It seemed fitting to start a stroll into America’s past at Washington, D.C.

“This is the front yard, the nation’s front yard,” he said. “It just seemed like the perfect place to start this walk.”

Stepping off the front porch of America and strolling through her history on foot brings an intimacy you can’t experience any other way. Neil crossed the Mason-Dixon Line that delineated slavery on one side and freedom on the other, which runs through the middle of a 19th-century farm. It’s as if the land has taken back demarcation but remembers its history as a cautionary tale. In York, he strolled through Lebanon Cemetery, where several Underground Railroad conductors are buried, along with 32 African American troops from the Civil War, and volunteers were working to recover the memories and rescue stories. On the Susquehanna River, Neil observed a Native American petroglyph over a thousand years old. In Pennsylvania, he stopped for an afternoon to socialize with a group of Mennonites while they played softball before gathering for choir practice.

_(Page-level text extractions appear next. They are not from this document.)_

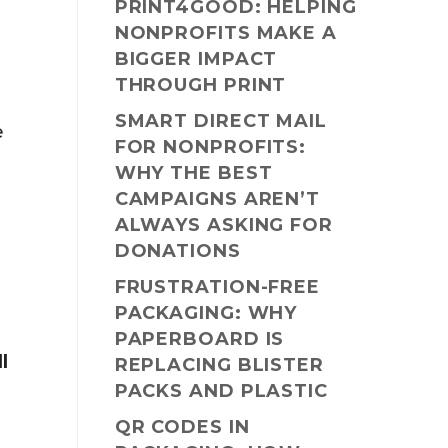
PRINT4GOOD: HELPING
NONPROFITS MAKE A
BIGGER IMPACT
THROUGH PRINT
SMART DIRECT MAIL
e
FOR NONPROFITS:
WHY THE BEST
CAMPAIGNS AREN’T
ALWAYS ASKING FOR
DONATIONS
FRUSTRATION-FREE
PACKAGING: WHY
PAPERBOARD IS
ll
REPLACING BLISTER
PACKS AND PLASTIC
QR CODES IN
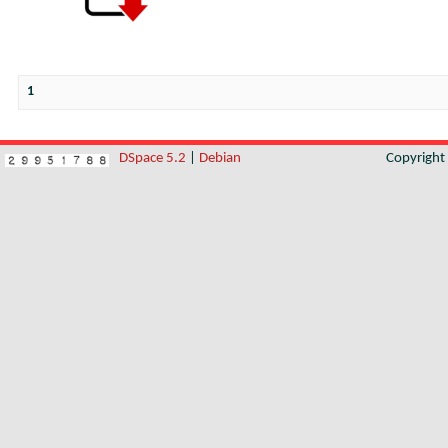
1
DSpace 5.2
|
Debian
Copyrigh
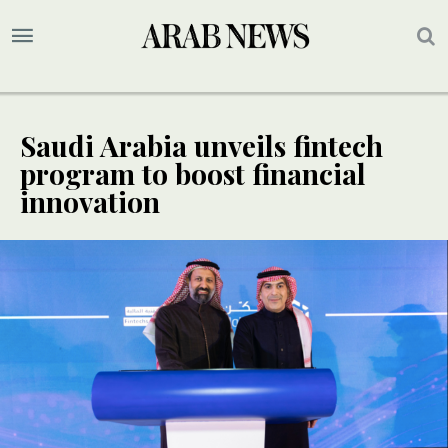
Saudi Arabia unveils fintech
program to boost financial
innovation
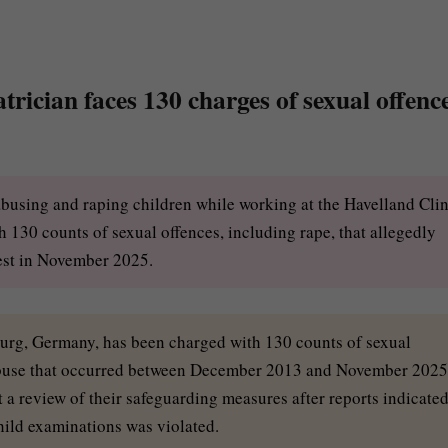
rician faces 130 charges of sexual offenc
abusing and raping children while working at the Havelland Clin
130 counts of sexual offences, including rape, that allegedly
est in November 2025.
burg, Germany, has been charged with 130 counts of sexual
f abuse that occurred between December 2013 and November 2025
 a review of their safeguarding measures after reports indicate
hild examinations was violated.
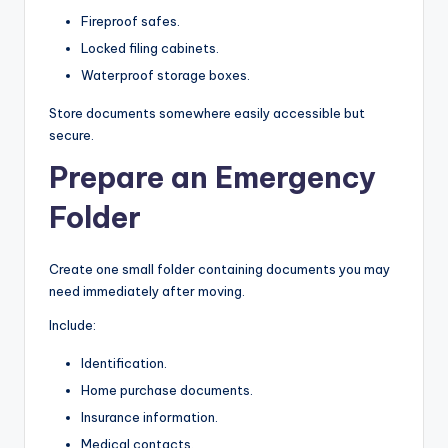
Fireproof safes.
Locked filing cabinets.
Waterproof storage boxes.
Store documents somewhere easily accessible but
secure.
Prepare an Emergency
Folder
Create one small folder containing documents you may
need immediately after moving.
Include:
Identification.
Home purchase documents.
Insurance information.
Medical contacts.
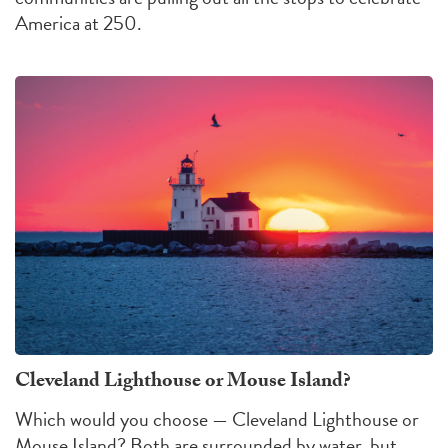
America at 250.
Cleveland Lighthouse or Mouse Island?
Which would you choose — Cleveland Lighthouse or
Mouse Island?
Both are surrounded by water, but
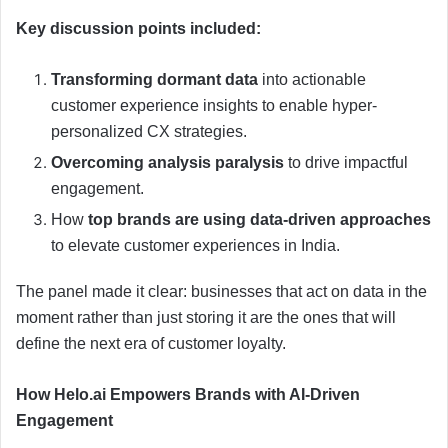
Key discussion points included:
Transforming dormant data
into actionable
customer experience insights to enable hyper-
personalized CX strategies.
Overcoming analysis paralysis
to drive impactful
engagement.
How
top brands are using data-driven approaches
to elevate customer experiences in India.
The panel made it clear: businesses that act on data in the
moment rather than just storing it are the ones that will
define the next era of customer loyalty.
How Helo.ai Empowers Brands with AI-Driven
Engagement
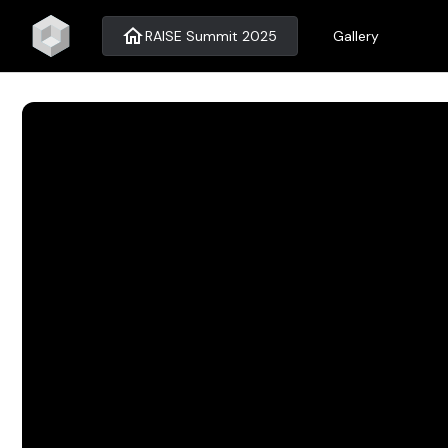
home
RAISE Summit 2025
Gallery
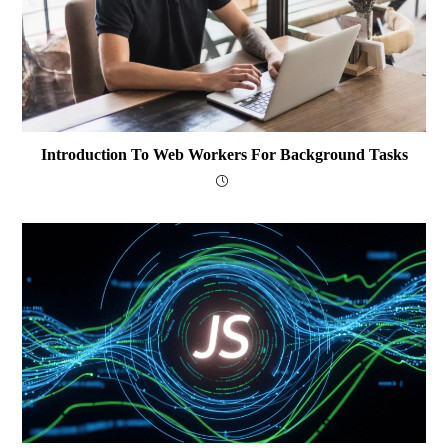
Introduction To Web Workers For Background Tasks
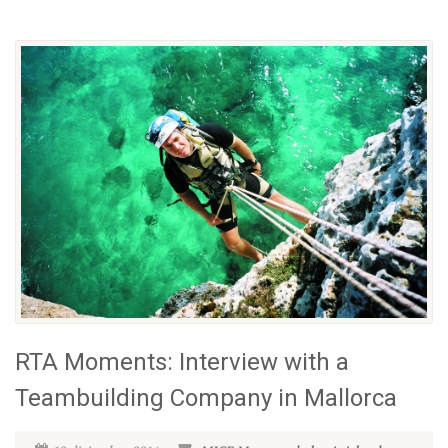
RTA Moments: Interview with a
Teambuilding Company in Mallorca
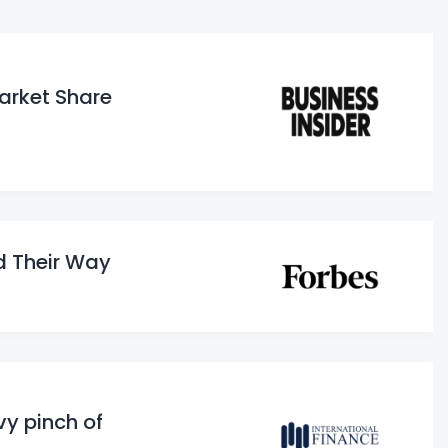
Market Share
d Their Way
vy pinch of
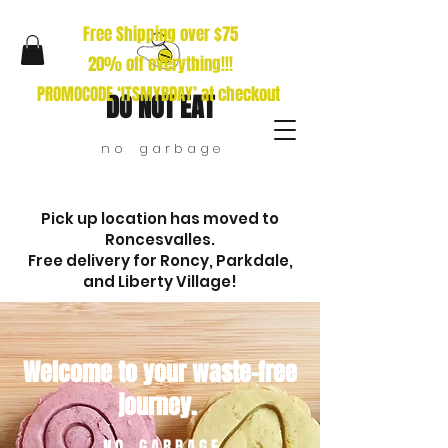
Free Shipping over $75
20% off everything!!!
PROMOCODE ‘ITSMYBDAY’ at checkout
DO NOT EAT
n o g a r b a g e
Pick up location has moved to
Roncesvalles.
Free delivery for Roncy, Parkdale,
and Liberty Village!
Welcome to your waste-free
journey.
N O G A R B A G E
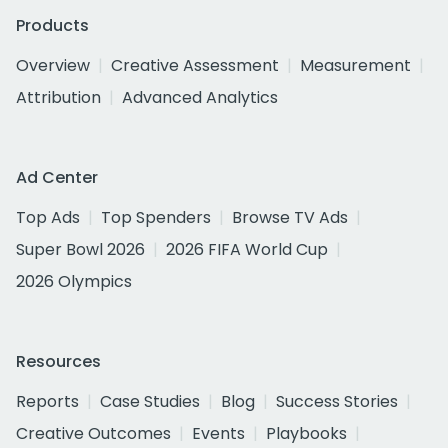
Products
Overview
Creative Assessment
Measurement
Attribution
Advanced Analytics
Ad Center
Top Ads
Top Spenders
Browse TV Ads
Super Bowl 2026
2026 FIFA World Cup
2026 Olympics
Resources
Reports
Case Studies
Blog
Success Stories
Creative Outcomes
Events
Playbooks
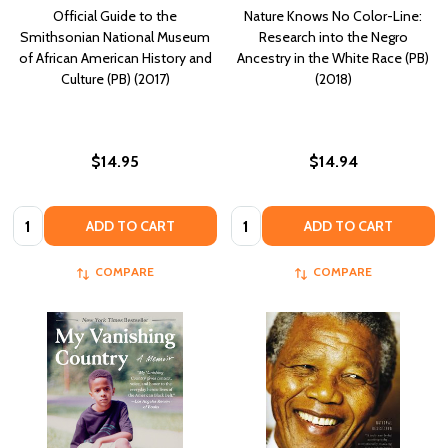
Official Guide to the
Nature Knows No Color-Line:
Smithsonian National Museum
Research into the Negro
of African American History and
Ancestry in the White Race (PB)
Culture (PB) (2017)
(2018)
$14.95
$14.94
Quantity:
Quantity:
ADD TO CART
ADD TO CART
COMPARE
COMPARE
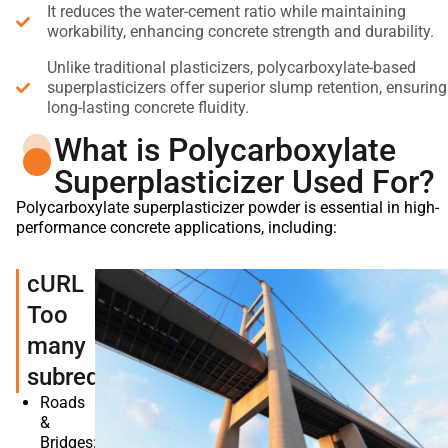
It reduces the water-cement ratio while maintaining
workability, enhancing concrete strength and durability.
Unlike traditional plasticizers, polycarboxylate-based
superplasticizers offer superior slump retention, ensuring
long-lasting concrete fluidity.
What is Polycarboxylate
Superplasticizer Used For?
Polycarboxylate superplasticizer powder is essential in high-
performance concrete applications, including:
cURL
Too
many
subrequests.
Roads
&
Bridges:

“I met so many great people that I almost felt were put there by some higher power to interact with me,” Neil said. And indeed, are we not all offspring of a power greater than us, the power of community?

Neil King navigated the New Jersey Turnpike and made his way to the tangle of pathways of New York’s Central Park, the ingenious interweaving of peaceful nature and city buzz. The health benefits of walking are obvious: increased cardio capacity, deeper breaths that enliven the lungs, propelled by almost every muscle in the body. On another level, moving through the small details of lives intertwined with history and emotion gives us a sense of what we can accomplish.

“In the end,” Neil said. “I think the walk, despite all the gloomy thoughts that you can have about various episodes from our history and our past, left me a lot more optimistic, in a way, about our future than had been the case when I walked out the door!”

Travel light. Enjoy the slow pace. Take time to appreciate.